#### THE PROBLEM:
Please repeat exactly the lines below from the one containing "is dé badmintonclub uit Lekkerkerk!" down to the one containing "Na stiahnutie ako", both included, and nothing else.

*** Opening DATA UNDER STUDY ***

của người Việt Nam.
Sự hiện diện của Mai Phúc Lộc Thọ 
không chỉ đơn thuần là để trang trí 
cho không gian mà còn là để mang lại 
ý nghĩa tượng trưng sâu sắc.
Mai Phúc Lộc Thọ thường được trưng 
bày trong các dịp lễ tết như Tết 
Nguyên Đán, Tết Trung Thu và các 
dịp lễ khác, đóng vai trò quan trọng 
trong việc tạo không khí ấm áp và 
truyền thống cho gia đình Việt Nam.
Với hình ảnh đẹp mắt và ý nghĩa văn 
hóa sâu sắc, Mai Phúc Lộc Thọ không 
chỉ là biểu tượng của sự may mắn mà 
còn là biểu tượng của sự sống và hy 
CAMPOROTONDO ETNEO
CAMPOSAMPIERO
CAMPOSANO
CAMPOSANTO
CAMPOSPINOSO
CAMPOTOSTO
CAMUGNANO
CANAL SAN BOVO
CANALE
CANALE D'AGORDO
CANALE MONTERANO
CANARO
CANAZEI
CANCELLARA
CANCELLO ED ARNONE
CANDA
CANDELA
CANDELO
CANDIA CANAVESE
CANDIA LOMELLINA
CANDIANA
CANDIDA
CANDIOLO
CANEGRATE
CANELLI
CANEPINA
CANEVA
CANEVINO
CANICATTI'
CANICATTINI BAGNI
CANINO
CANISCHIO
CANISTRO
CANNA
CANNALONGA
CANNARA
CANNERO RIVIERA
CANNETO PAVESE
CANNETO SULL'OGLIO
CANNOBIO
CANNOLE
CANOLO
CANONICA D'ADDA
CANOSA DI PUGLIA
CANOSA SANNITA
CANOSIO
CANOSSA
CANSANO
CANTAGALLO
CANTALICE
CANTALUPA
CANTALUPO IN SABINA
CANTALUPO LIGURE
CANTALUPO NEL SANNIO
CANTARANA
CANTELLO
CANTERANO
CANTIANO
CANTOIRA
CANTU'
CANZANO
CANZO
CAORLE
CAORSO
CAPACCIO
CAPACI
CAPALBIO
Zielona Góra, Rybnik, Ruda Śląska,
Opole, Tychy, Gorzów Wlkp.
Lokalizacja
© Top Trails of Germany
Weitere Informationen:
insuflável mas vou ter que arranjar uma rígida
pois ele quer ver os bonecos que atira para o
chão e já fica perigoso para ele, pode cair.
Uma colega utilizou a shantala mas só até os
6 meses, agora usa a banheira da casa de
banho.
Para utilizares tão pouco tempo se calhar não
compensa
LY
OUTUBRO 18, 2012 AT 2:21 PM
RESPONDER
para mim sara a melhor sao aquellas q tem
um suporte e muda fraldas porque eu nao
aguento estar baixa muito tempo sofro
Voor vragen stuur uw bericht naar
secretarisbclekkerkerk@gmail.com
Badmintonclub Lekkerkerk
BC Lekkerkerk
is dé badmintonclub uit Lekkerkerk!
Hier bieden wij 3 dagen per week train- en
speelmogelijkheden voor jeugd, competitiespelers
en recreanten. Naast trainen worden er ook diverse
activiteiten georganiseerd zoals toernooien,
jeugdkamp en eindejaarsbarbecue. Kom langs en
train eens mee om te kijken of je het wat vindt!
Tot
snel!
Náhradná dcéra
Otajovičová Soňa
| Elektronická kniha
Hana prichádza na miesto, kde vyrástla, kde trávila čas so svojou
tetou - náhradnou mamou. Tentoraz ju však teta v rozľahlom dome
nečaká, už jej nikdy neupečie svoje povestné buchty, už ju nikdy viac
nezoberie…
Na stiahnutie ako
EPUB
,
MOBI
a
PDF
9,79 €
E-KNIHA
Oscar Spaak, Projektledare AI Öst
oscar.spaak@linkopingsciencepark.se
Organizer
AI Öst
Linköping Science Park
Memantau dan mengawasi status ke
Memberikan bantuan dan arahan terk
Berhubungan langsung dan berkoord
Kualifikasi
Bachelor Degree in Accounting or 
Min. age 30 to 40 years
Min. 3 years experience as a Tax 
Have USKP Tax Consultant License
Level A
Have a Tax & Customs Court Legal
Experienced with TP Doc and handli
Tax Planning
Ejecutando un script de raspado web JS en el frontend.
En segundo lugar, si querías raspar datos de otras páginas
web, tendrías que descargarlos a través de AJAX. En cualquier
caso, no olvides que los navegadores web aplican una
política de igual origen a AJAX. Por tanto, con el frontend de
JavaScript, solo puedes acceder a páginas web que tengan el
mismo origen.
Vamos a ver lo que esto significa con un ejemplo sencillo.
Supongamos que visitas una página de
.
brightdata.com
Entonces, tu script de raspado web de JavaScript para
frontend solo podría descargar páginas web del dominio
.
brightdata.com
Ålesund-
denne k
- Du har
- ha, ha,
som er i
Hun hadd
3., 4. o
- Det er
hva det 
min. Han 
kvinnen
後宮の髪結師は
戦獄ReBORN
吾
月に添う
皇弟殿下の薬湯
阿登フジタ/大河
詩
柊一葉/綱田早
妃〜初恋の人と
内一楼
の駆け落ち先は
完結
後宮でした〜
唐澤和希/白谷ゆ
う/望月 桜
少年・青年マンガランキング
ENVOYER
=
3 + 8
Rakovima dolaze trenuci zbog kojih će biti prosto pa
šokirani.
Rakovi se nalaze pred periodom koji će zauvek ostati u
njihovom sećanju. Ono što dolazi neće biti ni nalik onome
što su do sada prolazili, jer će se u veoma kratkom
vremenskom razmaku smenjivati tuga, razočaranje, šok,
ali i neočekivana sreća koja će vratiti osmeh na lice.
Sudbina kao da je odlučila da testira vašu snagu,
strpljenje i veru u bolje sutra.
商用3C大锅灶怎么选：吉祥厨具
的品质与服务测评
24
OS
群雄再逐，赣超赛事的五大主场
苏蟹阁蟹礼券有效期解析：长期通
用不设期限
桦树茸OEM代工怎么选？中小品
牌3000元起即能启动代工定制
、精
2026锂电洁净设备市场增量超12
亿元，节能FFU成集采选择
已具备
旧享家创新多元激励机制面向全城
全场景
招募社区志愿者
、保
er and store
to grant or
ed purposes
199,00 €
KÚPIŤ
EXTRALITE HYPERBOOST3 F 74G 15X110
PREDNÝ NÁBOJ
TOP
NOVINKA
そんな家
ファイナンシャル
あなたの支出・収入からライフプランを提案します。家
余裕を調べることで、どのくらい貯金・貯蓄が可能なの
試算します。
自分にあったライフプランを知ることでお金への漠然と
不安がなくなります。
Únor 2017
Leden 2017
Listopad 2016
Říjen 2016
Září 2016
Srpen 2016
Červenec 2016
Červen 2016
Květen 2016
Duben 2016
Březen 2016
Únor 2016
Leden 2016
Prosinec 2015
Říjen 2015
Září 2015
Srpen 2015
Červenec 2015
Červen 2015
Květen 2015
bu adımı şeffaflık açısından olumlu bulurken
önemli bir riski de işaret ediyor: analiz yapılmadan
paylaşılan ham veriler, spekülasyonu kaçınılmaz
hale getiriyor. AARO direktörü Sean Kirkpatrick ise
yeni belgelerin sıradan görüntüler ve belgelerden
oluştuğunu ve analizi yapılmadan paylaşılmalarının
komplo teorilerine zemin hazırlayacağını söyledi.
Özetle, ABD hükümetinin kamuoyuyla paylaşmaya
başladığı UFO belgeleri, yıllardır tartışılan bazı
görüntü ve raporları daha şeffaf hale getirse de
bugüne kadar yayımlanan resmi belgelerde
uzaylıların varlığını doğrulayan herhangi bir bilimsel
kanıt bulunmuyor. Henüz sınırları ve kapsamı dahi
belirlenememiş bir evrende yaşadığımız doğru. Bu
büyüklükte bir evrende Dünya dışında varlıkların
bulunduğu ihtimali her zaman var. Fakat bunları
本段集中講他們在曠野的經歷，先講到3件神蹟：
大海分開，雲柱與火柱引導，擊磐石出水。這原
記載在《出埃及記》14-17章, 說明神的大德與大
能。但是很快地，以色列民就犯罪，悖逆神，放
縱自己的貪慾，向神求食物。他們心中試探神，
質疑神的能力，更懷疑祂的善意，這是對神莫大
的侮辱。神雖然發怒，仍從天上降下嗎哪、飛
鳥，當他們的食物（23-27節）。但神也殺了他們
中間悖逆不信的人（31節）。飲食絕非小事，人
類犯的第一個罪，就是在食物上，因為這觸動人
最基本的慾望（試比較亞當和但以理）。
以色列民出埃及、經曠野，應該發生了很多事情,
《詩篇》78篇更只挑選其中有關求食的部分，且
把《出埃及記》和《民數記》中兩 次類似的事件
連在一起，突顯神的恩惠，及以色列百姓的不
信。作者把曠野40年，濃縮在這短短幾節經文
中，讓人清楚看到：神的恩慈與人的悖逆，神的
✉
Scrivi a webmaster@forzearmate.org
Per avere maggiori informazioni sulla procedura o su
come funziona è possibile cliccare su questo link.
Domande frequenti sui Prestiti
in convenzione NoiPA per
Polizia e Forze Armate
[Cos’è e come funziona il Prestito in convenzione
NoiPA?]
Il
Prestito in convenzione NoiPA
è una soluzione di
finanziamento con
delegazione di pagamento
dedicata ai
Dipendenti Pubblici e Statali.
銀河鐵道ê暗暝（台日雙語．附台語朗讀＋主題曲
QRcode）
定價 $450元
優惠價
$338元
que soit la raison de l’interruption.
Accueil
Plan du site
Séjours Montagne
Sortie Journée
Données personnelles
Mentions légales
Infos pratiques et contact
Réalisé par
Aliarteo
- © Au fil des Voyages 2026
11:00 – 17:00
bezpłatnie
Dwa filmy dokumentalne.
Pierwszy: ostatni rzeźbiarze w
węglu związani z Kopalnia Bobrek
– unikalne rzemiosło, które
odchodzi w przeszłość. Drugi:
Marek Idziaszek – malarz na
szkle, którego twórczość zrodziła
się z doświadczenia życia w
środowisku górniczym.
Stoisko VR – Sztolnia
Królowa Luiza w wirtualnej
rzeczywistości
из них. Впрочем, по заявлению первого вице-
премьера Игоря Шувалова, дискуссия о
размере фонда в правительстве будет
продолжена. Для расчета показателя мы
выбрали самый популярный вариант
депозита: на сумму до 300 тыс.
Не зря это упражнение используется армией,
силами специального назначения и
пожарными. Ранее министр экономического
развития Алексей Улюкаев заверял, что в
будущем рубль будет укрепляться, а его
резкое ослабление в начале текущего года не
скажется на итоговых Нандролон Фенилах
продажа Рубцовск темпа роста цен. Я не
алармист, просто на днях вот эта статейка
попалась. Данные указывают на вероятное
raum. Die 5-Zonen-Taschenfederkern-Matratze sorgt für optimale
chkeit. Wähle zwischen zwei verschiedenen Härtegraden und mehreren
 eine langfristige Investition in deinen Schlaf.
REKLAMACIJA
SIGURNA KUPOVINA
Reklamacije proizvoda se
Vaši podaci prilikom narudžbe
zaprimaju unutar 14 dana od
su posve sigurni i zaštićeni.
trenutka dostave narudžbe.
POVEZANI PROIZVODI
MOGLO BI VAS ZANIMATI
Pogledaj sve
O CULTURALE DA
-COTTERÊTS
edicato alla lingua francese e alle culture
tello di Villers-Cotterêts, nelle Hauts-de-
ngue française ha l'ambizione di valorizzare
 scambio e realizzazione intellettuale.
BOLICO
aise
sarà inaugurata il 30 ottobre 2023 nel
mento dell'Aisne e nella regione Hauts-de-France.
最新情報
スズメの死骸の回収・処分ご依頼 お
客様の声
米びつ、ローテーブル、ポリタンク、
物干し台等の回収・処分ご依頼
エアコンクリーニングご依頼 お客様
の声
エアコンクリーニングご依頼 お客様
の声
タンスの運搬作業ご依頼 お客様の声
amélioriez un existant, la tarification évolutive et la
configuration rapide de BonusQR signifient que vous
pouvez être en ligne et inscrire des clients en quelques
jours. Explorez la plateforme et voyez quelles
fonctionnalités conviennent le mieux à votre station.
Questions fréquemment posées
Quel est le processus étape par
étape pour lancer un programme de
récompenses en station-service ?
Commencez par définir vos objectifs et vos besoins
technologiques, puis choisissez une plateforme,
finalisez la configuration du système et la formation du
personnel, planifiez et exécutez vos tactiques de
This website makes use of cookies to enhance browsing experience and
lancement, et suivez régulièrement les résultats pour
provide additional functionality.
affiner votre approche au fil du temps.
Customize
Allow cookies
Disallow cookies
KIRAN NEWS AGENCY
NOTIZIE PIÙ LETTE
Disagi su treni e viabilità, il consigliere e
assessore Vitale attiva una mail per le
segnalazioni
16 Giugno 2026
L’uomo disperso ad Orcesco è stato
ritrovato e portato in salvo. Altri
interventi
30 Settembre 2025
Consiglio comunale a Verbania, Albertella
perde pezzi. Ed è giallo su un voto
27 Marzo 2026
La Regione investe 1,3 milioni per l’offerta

*** Closing DATA UNDER STUDY ***

#### ANSWER TO THIS TASK:
is dé badmintonclub uit Lekkerkerk!
Hier bieden wij 3 dagen per week train- en
speelmogelijkheden voor jeugd, competitiespelers
en recreanten. Naast trainen worden er ook diverse
activiteiten georganiseerd zoals toernooien,
jeugdkamp en eindejaarsbarbecue. Kom langs en
train eens mee om te kijken of je het wat vindt!
Tot
snel!
Náhradná dcéra
Otajovičová Soňa
| Elektronická kniha
Hana prichádza na miesto, kde vyrástla, kde trávila čas so svojou
tetou - náhradnou mamou. Tentoraz ju však teta v rozľahlom dome
nečaká, už jej nikdy neupečie svoje povestné buchty, už ju nikdy viac
nezoberie…
Na stiahnutie ako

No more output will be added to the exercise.